Four Chaplains

My Memories of The Chapel of Four Chaplains
By Carol Devlin Gadsby

I remember being very excited during the construction of The Chapel of Four Chaplains.  I was about five years old.  I had heard the story of the four brave chaplains from my parents who were very good friends with Dr. Daniel A. Poling.  Not only was Dr. Poling their pastor, but also he was the father of one of the chaplains.  As young as I was, I still felt a connection to this big event that was about to take place.

One Sunday after church, I went down the back steps that brought me right to the front of the Chapel.  I walked over to the circular piece of limestone that eventually would rotate and hold the three altars.  As I stood there, I tried to imagine how this whole idea was going to work.  To my amazement, it turned out to be such a beautiful memorial to the four chaplains and all who lost their lives on the Dorchester.

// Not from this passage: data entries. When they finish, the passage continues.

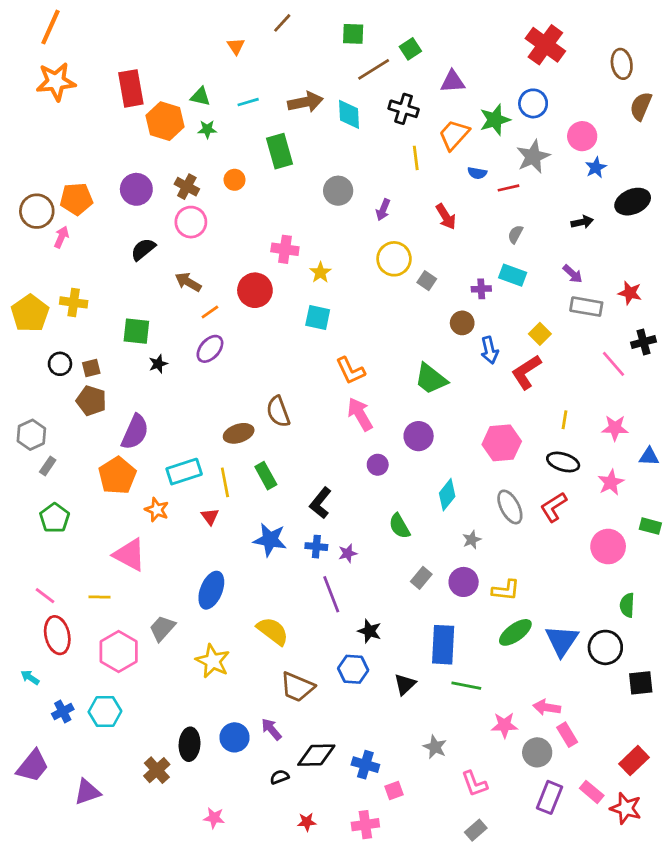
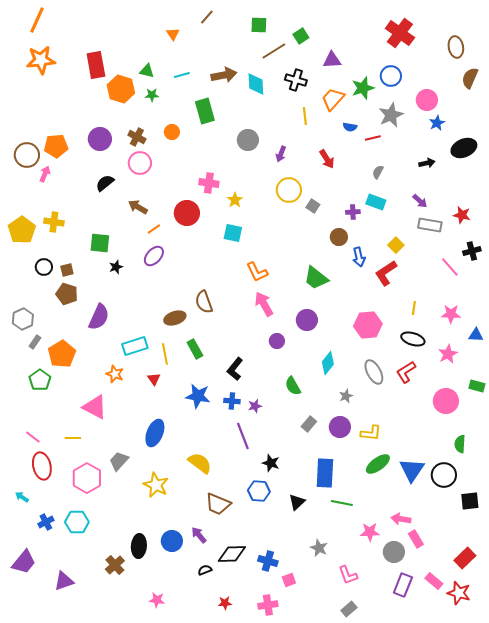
orange pentagon: (117, 476) -> (62, 354), moved

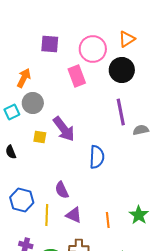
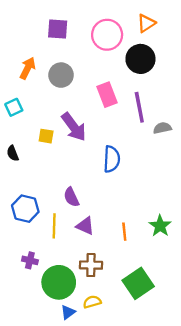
pink rectangle: (77, 76) -> (107, 95), moved
gray circle: (33, 103) -> (61, 75), moved

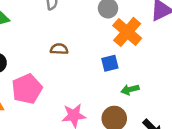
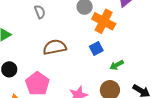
brown semicircle: (59, 49) -> (55, 47), size x1.6

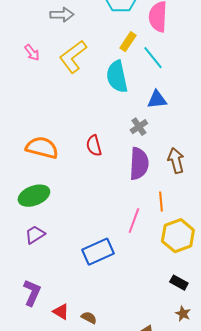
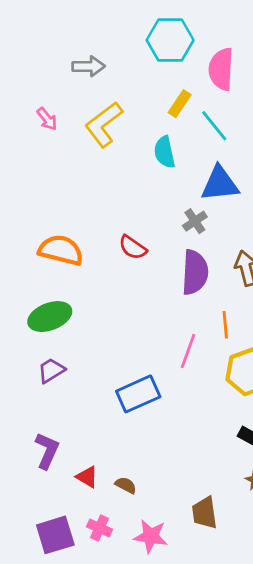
cyan semicircle: (117, 77) -> (164, 152), size x0.7
blue triangle: (157, 100) -> (220, 184), size x1.4
red semicircle: (94, 146) -> (133, 247), turned -40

On February 3, 1951, the day before my seventh birthday, the Chapel was dedicated by President Harry S. Truman.  The Chapel was full and the overflow went up into the sanctuary of Grace Baptist Temple.  I was among the overflow and watched the dedication on a closed circuit television. It was quite thrilling for a seven-year-old to be a part of this piece of history.

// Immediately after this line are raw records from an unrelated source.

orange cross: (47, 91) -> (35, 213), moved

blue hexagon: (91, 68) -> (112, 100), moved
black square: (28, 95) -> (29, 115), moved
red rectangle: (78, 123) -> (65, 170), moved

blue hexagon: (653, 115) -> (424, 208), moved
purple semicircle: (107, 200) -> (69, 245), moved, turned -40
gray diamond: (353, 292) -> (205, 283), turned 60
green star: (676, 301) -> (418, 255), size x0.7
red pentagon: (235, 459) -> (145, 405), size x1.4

As time went on my family became a big part of the Chapel’s history at Broad and Berks Streets.  My father, Russell Conwell Devlin, and my brother, Daniel Poling Devlin, took people for tours around the beautiful Chapel.  I became an acolyte at the Vesper Services and my sister, Evelyn, sang in the choir.  My mother, Alice, helped at times when they would have refreshments for special dignitaries.  Being an acolyte gave me the privilege of meeting some of these dignitaries before the service.  One very special one was Rev. Billy Graham.  I remember shaking his hand and thinking how strong his hands were and what a great smile he had.

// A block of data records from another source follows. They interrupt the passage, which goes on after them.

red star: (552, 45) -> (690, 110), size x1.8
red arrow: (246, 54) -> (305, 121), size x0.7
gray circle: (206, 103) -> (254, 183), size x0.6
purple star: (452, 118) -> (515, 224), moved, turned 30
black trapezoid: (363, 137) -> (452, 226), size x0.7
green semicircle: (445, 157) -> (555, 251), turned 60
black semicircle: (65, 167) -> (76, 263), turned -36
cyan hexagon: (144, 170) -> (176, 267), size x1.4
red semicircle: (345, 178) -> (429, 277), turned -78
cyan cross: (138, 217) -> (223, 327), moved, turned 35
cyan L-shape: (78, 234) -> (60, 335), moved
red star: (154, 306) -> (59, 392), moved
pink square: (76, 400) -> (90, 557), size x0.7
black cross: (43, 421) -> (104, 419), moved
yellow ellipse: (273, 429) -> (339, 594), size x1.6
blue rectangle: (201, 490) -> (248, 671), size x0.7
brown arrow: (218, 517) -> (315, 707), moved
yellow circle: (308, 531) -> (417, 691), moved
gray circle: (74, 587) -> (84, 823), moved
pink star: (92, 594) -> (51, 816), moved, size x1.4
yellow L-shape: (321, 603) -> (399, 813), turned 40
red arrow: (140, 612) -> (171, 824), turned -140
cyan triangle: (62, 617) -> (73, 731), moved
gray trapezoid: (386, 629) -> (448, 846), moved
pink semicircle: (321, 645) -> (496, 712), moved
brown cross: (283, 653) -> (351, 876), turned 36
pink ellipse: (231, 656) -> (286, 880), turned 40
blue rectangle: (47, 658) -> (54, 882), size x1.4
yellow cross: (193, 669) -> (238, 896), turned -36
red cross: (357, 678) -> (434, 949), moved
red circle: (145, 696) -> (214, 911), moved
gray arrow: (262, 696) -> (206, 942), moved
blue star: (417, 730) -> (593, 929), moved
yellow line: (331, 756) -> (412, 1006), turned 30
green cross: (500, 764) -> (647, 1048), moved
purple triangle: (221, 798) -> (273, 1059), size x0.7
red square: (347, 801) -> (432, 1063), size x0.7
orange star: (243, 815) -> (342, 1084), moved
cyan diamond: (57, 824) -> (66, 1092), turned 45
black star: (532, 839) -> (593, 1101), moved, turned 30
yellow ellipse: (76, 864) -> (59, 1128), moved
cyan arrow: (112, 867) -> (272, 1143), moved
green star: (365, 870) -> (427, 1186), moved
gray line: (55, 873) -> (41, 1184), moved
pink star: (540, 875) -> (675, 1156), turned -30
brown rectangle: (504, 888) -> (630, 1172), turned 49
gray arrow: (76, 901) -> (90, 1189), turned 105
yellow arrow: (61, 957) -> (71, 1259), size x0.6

In 1959, my sister, Evelyn, was married in the Chapel by Chaplain Walter H. White who became a wonderful friend to my family.  He and his wife and children were so gracious.  They invited us many times to their home for dinner.  In 1980, my father-in-law, Howard V. Gadsby, received a Legion of Honor membership from the Chapel signed by Chaplain Fredrick H. Hoffmann.

Therefore, you see The Chapel of Four Chaplains at Broad and Berks Streets will always hold a special place in my heart.  The magnificent altars and the beautiful mural that memorialized the Rev. Clark V. Poling, the Rev. George Fox, the Rev. John P. Washington and Rabbi Alexander Goode were such a spiritual way of bringing three faiths together.  I wish that everyone knew the story of these brave chaplains who gave up their life vests so that others might live.  May God bless their souls.  I wish great success to the Chapel at its new location in the Old Philadelphia Navy Yard, but the Devlin family will always remember the original location at The Baptist Temple at Broad and Berks Streets.